I have a data_frame where I would like vector to be the concatenation of elements in A. So
df <- data_frame(id = c(1, 1, 2, 2), A = c("a", "b", "b", "c"))
df
Source: local data frame [4 x 2]
id A
1 1 a
2 1 b
3 2 b
4 2 c
Should become
newdf
Source: local data frame [4 x 2]
id vector
1 1 "a b"
2 2 "b c"
My first inclination is to use paste() inside summarise but this doesn't work.
df %>% group_by(id) %>% summarise(paste(A))
Error: expecting a single value
Hadley and Romain talk about a similar issue in the GitHub issues, but I can't quite see how that applies directly. It seems like there should be a very simple solution, especially because paste() usually does return a single value.

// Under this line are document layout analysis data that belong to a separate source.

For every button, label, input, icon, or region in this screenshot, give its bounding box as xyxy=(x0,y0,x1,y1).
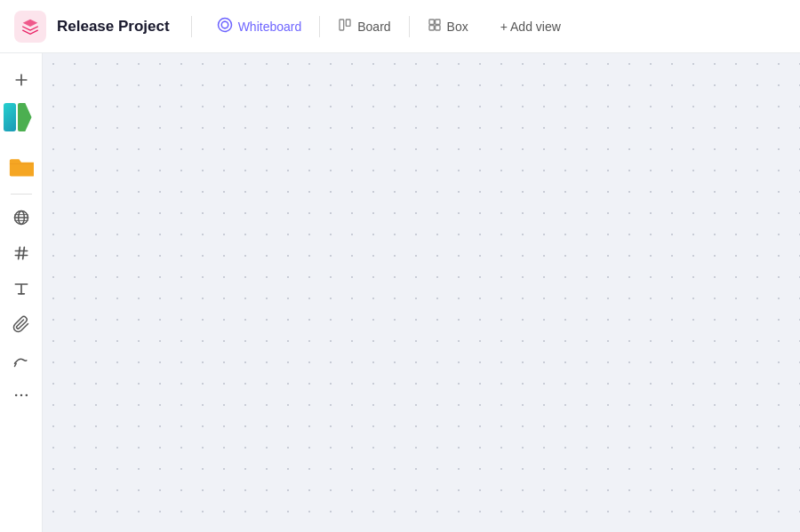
text-tool-button[interactable] xyxy=(5,273,37,305)
draw-icon xyxy=(12,351,30,369)
whiteboard-icon xyxy=(217,17,233,36)
header-divider xyxy=(191,16,192,37)
sidebar-divider-1 xyxy=(11,194,32,195)
plus-icon xyxy=(12,71,30,89)
project-icon xyxy=(14,11,46,43)
svg-point-0 xyxy=(218,18,231,31)
box-icon xyxy=(428,18,442,36)
sidebar xyxy=(0,53,43,532)
cube-icon xyxy=(21,18,39,36)
svg-rect-4 xyxy=(435,20,439,24)
hashtag-icon xyxy=(12,244,30,262)
board-icon xyxy=(338,18,352,36)
paperclip-icon xyxy=(12,315,30,333)
add-view-button[interactable]: + Add view xyxy=(490,14,572,39)
pointer-teal-card xyxy=(4,103,16,131)
svg-point-11 xyxy=(25,394,28,397)
globe-tool-button[interactable] xyxy=(5,202,37,234)
globe-icon xyxy=(12,209,30,226)
hashtag-tool-button[interactable] xyxy=(5,237,37,269)
attachment-tool-button[interactable] xyxy=(5,308,37,340)
tab-divider-1 xyxy=(319,16,320,37)
svg-rect-1 xyxy=(340,20,344,30)
tab-divider-2 xyxy=(409,16,410,37)
tab-whiteboard-label: Whiteboard xyxy=(238,20,302,34)
header: Release Project Whiteboard xyxy=(0,0,800,53)
folder-icon xyxy=(9,156,34,178)
tab-whiteboard[interactable]: Whiteboard xyxy=(206,12,313,42)
svg-point-9 xyxy=(14,394,17,397)
tab-board[interactable]: Board xyxy=(327,12,401,41)
more-icon xyxy=(12,386,30,404)
project-title: Release Project xyxy=(57,18,170,36)
whiteboard-canvas[interactable] xyxy=(43,53,800,532)
more-tool-button[interactable] xyxy=(5,379,37,411)
svg-rect-2 xyxy=(347,20,351,26)
pointer-tool-button[interactable] xyxy=(2,99,41,144)
add-view-label: + Add view xyxy=(500,20,561,34)
draw-tool-button[interactable] xyxy=(5,344,37,376)
nav-tabs: Whiteboard Board xyxy=(206,12,479,42)
add-tool-button[interactable] xyxy=(5,64,37,96)
text-icon xyxy=(12,280,30,298)
svg-rect-5 xyxy=(429,25,434,29)
svg-rect-6 xyxy=(435,25,439,29)
pointer-green-arrow xyxy=(18,103,32,131)
folder-tool-button[interactable] xyxy=(5,147,37,187)
tab-box-label: Box xyxy=(447,20,468,34)
main-container xyxy=(0,53,800,532)
svg-point-10 xyxy=(20,394,22,397)
svg-rect-3 xyxy=(429,20,434,24)
tab-board-label: Board xyxy=(357,20,390,34)
tab-box[interactable]: Box xyxy=(417,12,479,41)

You need to collapse the values in paste
df %>% group_by(id) %>% summarise(vector=paste(A, collapse=" "))
My data frame was as:
col1 col2
1 one
1 one more
2 two
2 two
3 three
I needed to summarise it as follows:
col1 col3
1 one, one more
2 two
3 three
This following code did the trick:
df <- data.frame(col1 = c(1,1,2,2,3), col2 = c("one", "one more", "two", "two", "five"))
df %>%
group_by(col1) %>%
summarise( col3 = toString(unique(col2)))